Mike Mentzer later echoed much of Jones' theories about recovery ability. He also espoused Jones' recommended training methods, which consisted of high intensity, short workouts. Mentzer appropriately called his system of training "Heavy Duty." 

Dorian Yates of Great Britain, who won the '91 IFBB Night of Champions and came in second at the '91 Mr. O [article published Feb. '92], is a current superstar who also believes that it's not how much you train that counts, but how much you put into it. [See the March '91 issue of IRONMAN for his routine at the time]. He feels  that the reason why many bodybuilders fail to make regular gains is that they simply do too much. 

For example, Yates' chest routine consists of six heavy sets - and that's a total, not per exercise - whereas most bodybuilders do upward of 15 to 20 sets for chest as well as other bodyparts. 

When you first begin training, just about anything you do will make you stronger. This is because initial gains result more from nervous system accommodation than actual muscle size increases. As your muscles do begin to show changes, however, it's a natural impulse to want to do more exercises. Unfortunately, more is not always better.

Beginners often lapse into overtraining because of what they may read in bodybuilding magazines. They read about a champion's workout and try to duplicate that same routine . . . with the best of intentions. Even if the listed routine is accurate, most top bodybuilders have been training for several years and thus have developed a tolerance (a-hem) for a large volume of training. A novice attempting to use a similar routine will only lose muscle because his or her body isn't ready for that much training. 

Does this mean that Jones, Mentzer and Yates are right? Is intensity more effective than sheer volume for producing rapid muscle gains? 

While it is vital to making gains at all levels of training, intensity is a relative commodity. When Mentzer or Yates train, they go to failure on every set. Many bodybuilders think they are training hard but actually stop a set long before they reach a point of failure. These trainees will make only small gains because one or two sets not worked to failure is just one or two plain sets. For many people this isn't enough to produce size increases. 

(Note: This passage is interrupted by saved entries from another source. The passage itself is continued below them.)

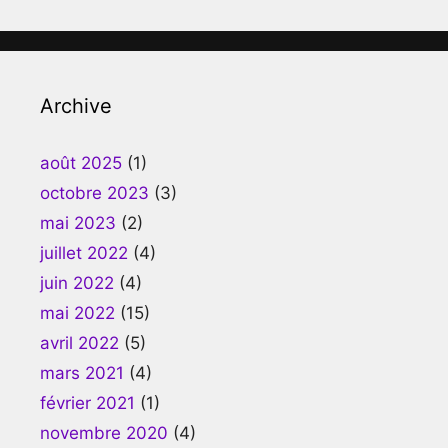
Archive
août 2025
(1)
octobre 2023
(3)
mai 2023
(2)
juillet 2022
(4)
juin 2022
(4)
mai 2022
(15)
avril 2022
(5)
mars 2021
(4)
février 2021
(1)
novembre 2020
(4)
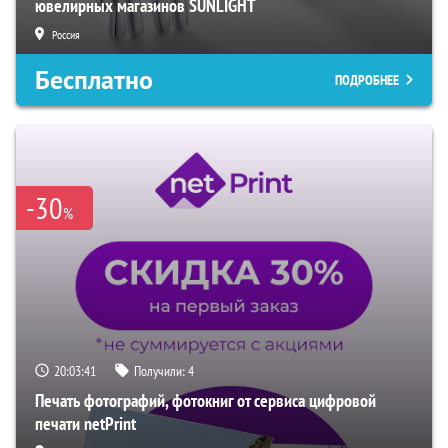
ювелирных магазинов SUNLIGHT
Россия
Бесплатно
ПОДРОБНЕЕ
-30
%
20:03:40
Получили:
4
Печать фотографий, фотокниг от сервиса цифровой
печати netPrint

Then you have those who claim you can't become overtrained no matter how much you work out. Some of them do, in fact, train with weights for several hours each day and seem to make gains. It could be that these people have developed a high tolerance for excessive exercise. More likely, however, they use substances such as anabolic steroids that artificially increase exercise tolerance and recovery - at least temporarily. 

If you don't want to use steroids but you do want to avoid the effects of overtraining, you must consider stress and its effects on your system. 

The Stress Factor

Former Mr. Universe Mike Mentzer liked to use the development of a skin callus as a metaphor for the effects of overtraining. He pointed out that is you rub a piece of your skin regularly with a certain firmness, a callus will form, but if you rub the area too much, the callus will disappear. 

Exercise is a form of stress, although a potentially beneficial form. Without applied stress, such as training, the body has no reason to adapt. You have to push it to change. According to Dr. Hans Selye's general adaptation syndrome, the body reacts to stress in three stages: 

1) The alarm stage. This is where the body recognizes and begins to make changes to account for a stress factor. 

2) The resistance stage. Here the body adapts to stress by making changes. For example, when you apply stress to a muscle though resistance exercise, the body adapts by increasing the size of the muscle to deal with increased weight loads. 

3) Exhaustion stage. This occurs when the body is overwhelmed by stress and can't accommodate in time - roughly what occurs with chronic overtraining. 

The trick, then, is to apply stress, or exercise, without overwhelming your body's recovery ability. 

Causes of Overtraining

Knowing what causes overtraining allows you to recognize when you're falling prey to the syndrome. The following situations can lead to problems: 

 - Sudden increase in the amount of training. If you add too many sets or increase the frequency of your workouts too quickly, your body may fail to adapt in time. This leads to a catabolic, overtrained condition. 

 - Not enough recovery. Many competitive bodybuilders train twice a day, believing that this method maximizes limited energy stores. If you haven't recovered from the first workout, however, you can quickly slip into a chronic overtrained state. 

 - Monotonous training routines. This is a more subtle form of overtraining in which your nervous system adapts to training and fails to stimulate growth. Some bodybuilders make the opposite mistake of changing their exercise too often. By doing this, they fail to overload the muscle through the gradual weight progression that comes from adding poundage to the same exercises. 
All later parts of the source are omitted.